Don’t get me wrong, if the article’s focus was Quest I would be all for it. Quest is an enrichment program available to student’s who have not had the opportunities that other students have had available. (I think the Quest program should start earlier but it has the right idea). I believe in the equality of opportunity and I don’t believe we as a society are anywhere close to achieving it, however programs like Quest are our best hope of creating equal opportunity.
I don’t feel that the main focus of the article was about Quest, despite its title. I feel like the main thrust of the article was the recent changes to TJ’s admission policy. To really understand what is going on here you have to know how the admission process used to work:
For a long time, the admissions process at TJ varied little. In the fall, hundreds of eighth-grade applicants took a multiple-choice test. The results were combined with grade-point averages to form scores. Students with the 800 highest scores passed to the next round. Then a series of committees would evaluate the applicants using additional information, including essays and teacher recommendations, finally selecting more than 400 students for admission.
This is what truly pisses me off:
Meanwhile, black and Hispanic students continued to make up a tiny fraction of TJ's student body. Determined to change that, the Fairfax County School Board voted last September to overhaul TJ's admissions policy. Gone was the old formula for passing 800 students to the second round. Under the new formula, an undetermined number of students could advance, based on a sliding scale of GPA and test score. ...The school board made one other big change: The selection committees could consider applicants' race and ethnicity when deciding whether to offer admission.
By the way who decided that the asian population was no longer a minority? The last time I checked the population statistics they were still a minority of the US population.And this is why it pisses me off:
Kiara Savage [, a young black student,] was riding home on the school bus one day, not long after receiving her letter from TJ, when she overheard another student talking about the school. "They made the admissions process easier so black people and Hispanic people can get into the school," she recalled hearing the boy say. She tapped him on the shoulder. Excuse me, she said. TJ is a very prestigious school. The people who run it would not lower the standards just so they could add 50 more African Americans to their school. Trying not to lose her cool, she reminded herself of her 4.0 GPA, the countless hours she'd spent on the basketball court and soccer field, her two years of extracurricular math and science courses. She'd thrived on hard work -- and for all those reasons, she explained to the boy, she deserved every nod that came her way.
I can not even imagine how demeaning this situation would be. It creates hostility, reinforces stereotypes and degrades people’s self-worth.
The scariest part is up until now the little boy’s statement would be shown to be completely unfounded.
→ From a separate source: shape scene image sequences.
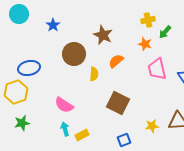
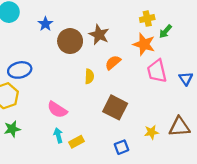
orange star: (145, 44) -> (144, 44), size x1.5
brown circle: (74, 54) -> (70, 41), moved

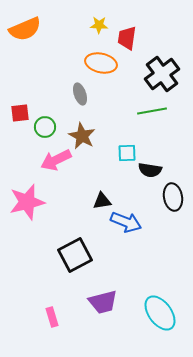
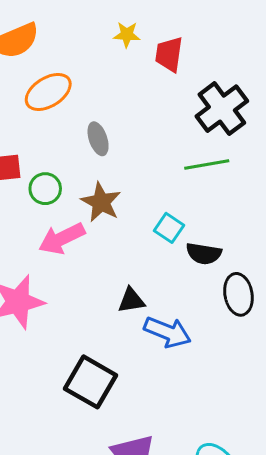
orange ellipse: (101, 63) -> (48, 92), moved, turned -44
cyan square: (127, 153) -> (169, 228), turned 36
black square: (75, 255) -> (90, 382), turned -32

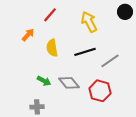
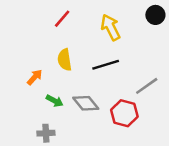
orange arrow: (28, 35) -> (35, 77), moved
gray line: (110, 61) -> (147, 86), moved

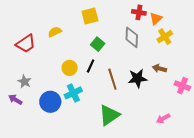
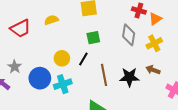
yellow cross: (165, 37) -> (154, 43), moved
green square: (98, 44) -> (93, 38), turned 32
blue circle: (50, 102) -> (40, 78), moved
Yet things have changed and if you reread the new admission guidelines, “The selection committees could consider applicants’ race and ethnicity when deciding whether to offer admission” it appears that the young boy’s comments may not be far off mark.
Thanks to the change in admissions policy now every “minority” now has to live through this sort of questioning of whether race played a role in their being admitted to TJ. I thought, much like Kiara, that “the people who run [TJHSST] would not lower the standards”.
And as if to add insult to injury,
As it turned out, the new admissions policy hadn't made a dramatic impact on the racial and ethnic mix at TJ. "I was pleased to see that we had 12 \[African American students\] accepted," Lodal \[\(TJ's principal\)\] said, one more than the previous year. "I would have been happier if we'd had 20."
20? Why don’t you go to the store and buy a coloring box? People should NEVER be divided into groups based on a sole characteristic as meaningless as skin color. This sort of quote in a magazine published by the Washington Post is simply unexcusable. It does a diservice to TJ and all of the students who go there. That is the true shame, not that TJ is “10 miles from the Lincoln Memorial, where Martin Luther King gave his speech, and [has] … so few black students.”
I can’t not even begin to describe the anger that I feel.